According to the Uganda Wildlife Trafficking report Poaching in Uganda is practised mainly for meat, human-wildlife conflict, for the pet trade and traditional and medicinal uses. The main target species for ivory, meat and skins and other products like scales, feathers in Uganda are: antelopes, Warthogs and wild pigs (meat); Lions, and Leopards Panthera pardus (human-wildlife conflict and skins); pangolins (meat and scales used in African and Asian traditional medicine), chameleons (for international pet trade); and birds (as pets and for traditional purposes–rituals and beliefs).

Areas prone to poaching in Uganda

Bwindi Impenetrable National Park

Three suspected poachers were once arrested over the brutal killing of a 12-year-old male mountain gorilla in Bwindi Impenetrable Forest National Park situated in south-western Uganda, on June 17. Four others are on the run. The healthy gorilla identified as Mizaano, was the only black back in the Habinyanja mountain gorilla family, was speared to death as he tried to fight the poachers’ hunting dogs. The poachers had reportedly laid traps in the forest, targeting antelopes, duikers and other edible animals, but the traps caught the male gorilla instead.

Mountain gorillas, the lifeline of Uganda’s tourism industry, were once listed under the critically endangered species by the IUCN. Uganda is home to half of the world’s remaining mountain gorillas hence attracting a big number of travellers for Uganda gorilla tours. Much of the total population is found in Bwindi which has over 32 gorilla families among which only 18 are habituated and available for gorilla trekking safaris in Uganda compared to Mgahinga Gorilla National Park Uganda which has only one habituated gorilla family. These mountain gorillas are threatened with encroachment on their habitat, low birth rates and zoonotic diseases.

Murchison Falls National Park

Murchison Falls National Park is a hugely important component of Uganda’s protected area network and the biggest of all measuring 5200 sq. km. In the 1960s Murchison Falls National Park Uganda was famed for its abundance of wildlife. At that time, elephant numbers in Uganda were over 30,000. Half of that population was found in Murchison Falls Park. From the early 1970s, elephants were hunted down with liberty by both security forces and raiding poachers for ivory, accounting for the decline in the elephant population by over 80%.

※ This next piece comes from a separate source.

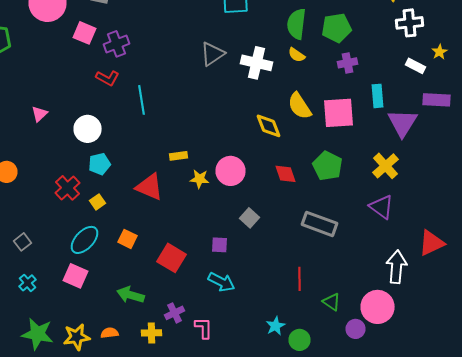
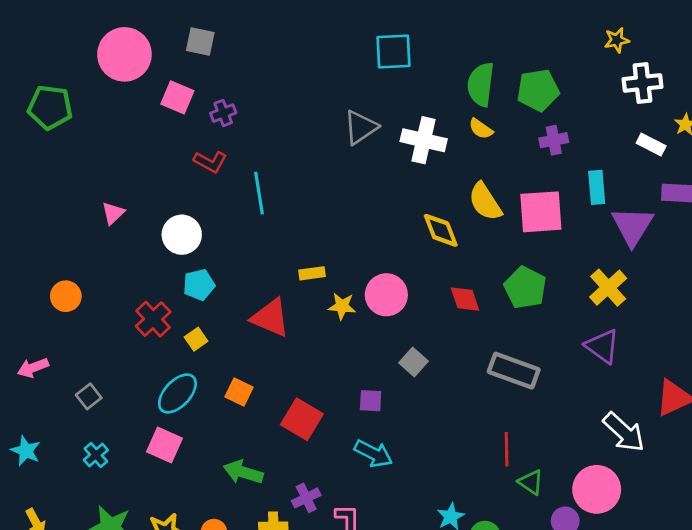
purple cross: (116, 44) -> (223, 113), size x0.7
white arrow: (396, 267) -> (624, 432), turned 128
red line: (300, 279) -> (507, 449), moved

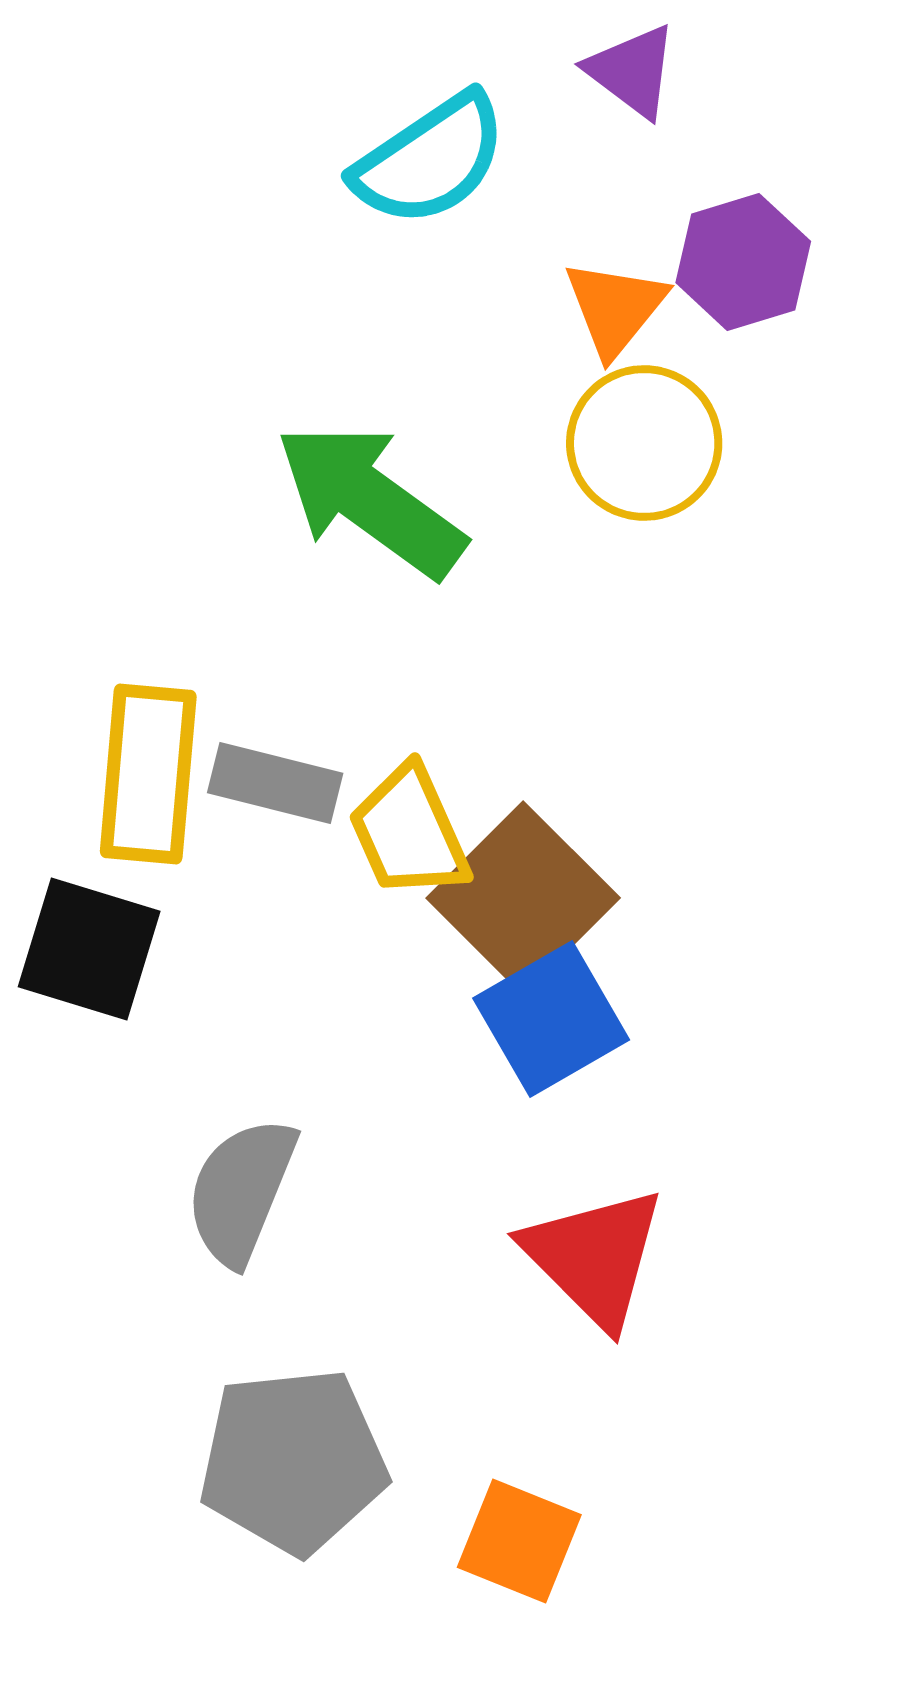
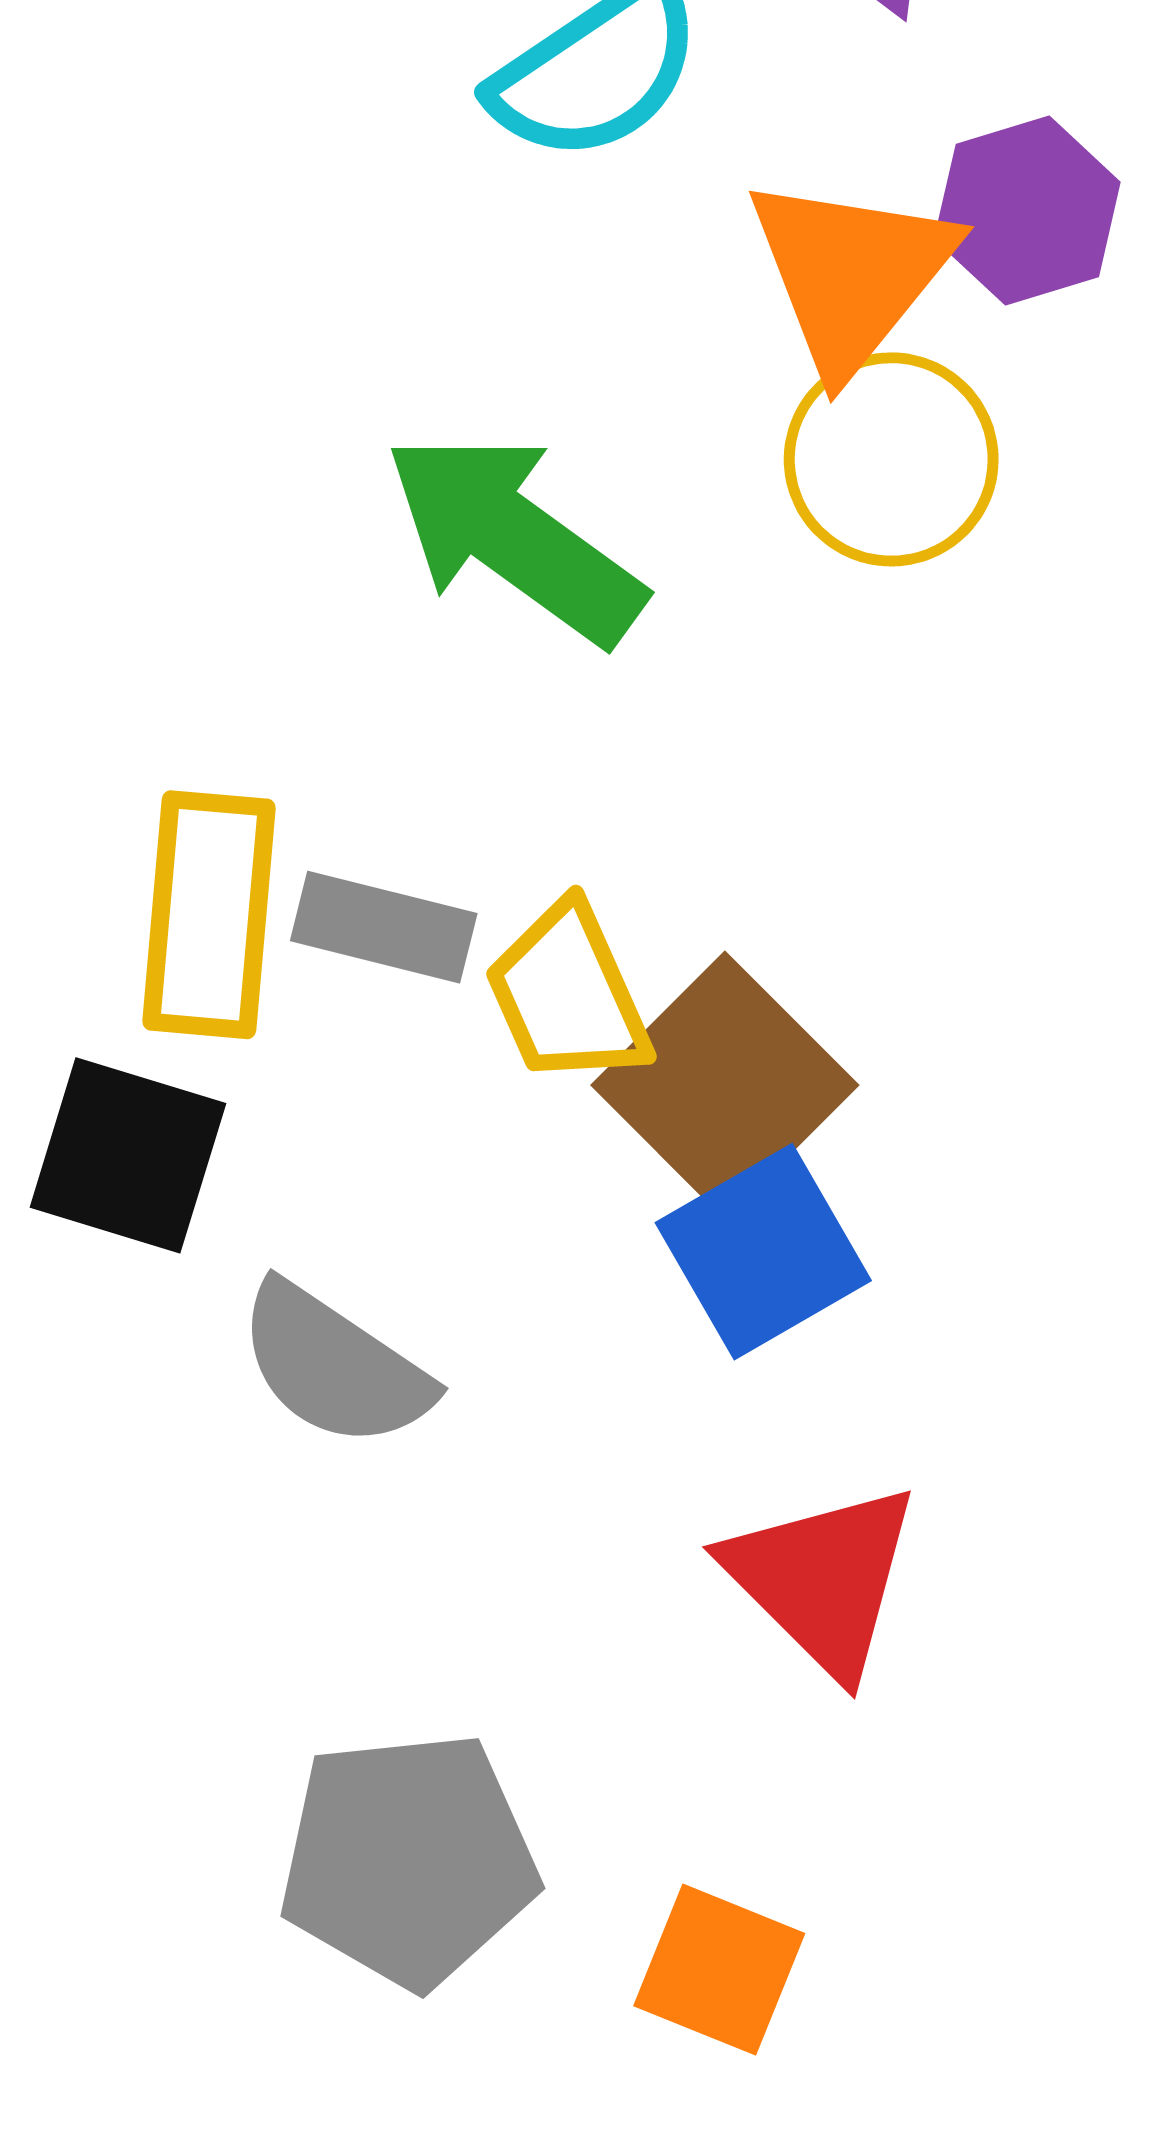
orange triangle: (615, 308) -> (851, 274), size x1.5
gray semicircle: (241, 1191) -> (334, 1366), moved, turned -78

In the early 1990s, the government of Uganda was committed to conservation and protection of the remaining wildlife. Counts in 1995 indicated a population of 200-350 for the entire protected area while the survey done in 1999 indicated an increase in elephants to 780. The population of elephants is now estimated at 904 in Murchison Falls National Park following the UWA count in 2010.

Although recovering, wildlife populations in Murchison Falls National Park remain a fraction of their former extent. As a result, an increase in poaching represents a major threat and must be met with swift and effective counteraction to prevent major setbacks in the species’ recovery.

Other parks under threat in Uganda include Kidepo Valley National Park, Queen Elizabeth National Park Uganda among the many.